Projection Methods
There are numerous ways to project high dimensional data to lower dimensions. The projection menu in the gauge allows one to switch projections and thereby compare the way neural network data look under different projections.
This is perhaps the simplest possible projection technique. If one has a list of datapoints with 40 components each, coordinate projection to two-dimensions simply ignores all but two of these components, which are then used to display the data in two-space.
Principal Component Analysis (PCA)
PCA builds on coordinate projection by making use of the "principal axes" of the dataset. The principal axes of an object are the directions in space about which the object is most balanced or evenly spaced. PCA selects the two principal axes along which the dataset is the most spread out and projects the data onto these two axes.

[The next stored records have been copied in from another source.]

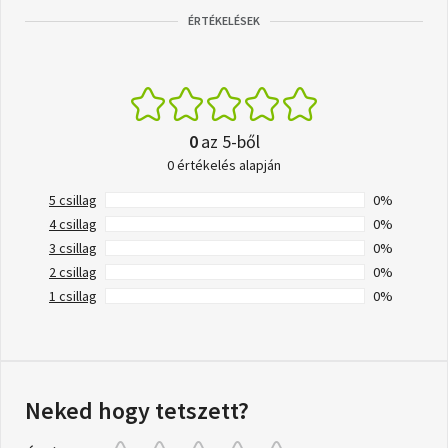
ÉRTÉKELÉSEK
0
az 5-ből
0 értékelés alapján
5 csillag
0%
4 csillag
0%
3 csillag
0%
2 csillag
0%
1 csillag
0%
Neked hogy tetszett?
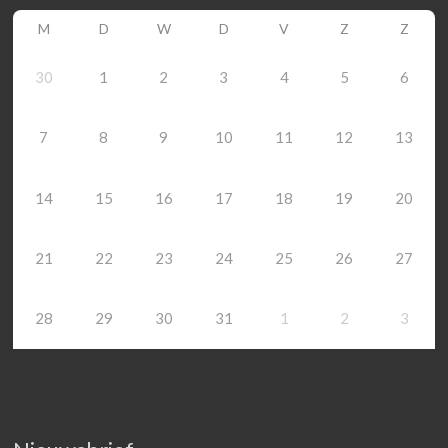
M
D
W
D
V
Z
Z
30
1
2
3
4
5
6
7
8
9
10
11
12
13
14
15
16
17
18
19
20
21
22
23
24
25
26
27
28
29
30
31
1
2
3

The Sammon map is an iterative technique for making interpoint distances in the low-dimensional projection as close as possible to the interpoint distances in the high-dimensional object. Two points close together in the high-dimensional space should appear close together in the projection, while two points far apart in the high dimensional space should appear far apart in the projection. By minimizing an error function between the high and low dimensional sets of interpoint distances, the Sammon map does its best to preserve these distances in the projection. This iterative procedure can be watched in the gauge by loading a dataset and pressing the "play" button on the interface.
Note: Before Sammon Mapping is used, it is useful to Randomize,, the data points, as overlapping points cause the algorithm to blow up. One would run the Sammon Mapping process after data points have been developed by PCA or Coordinate Projection.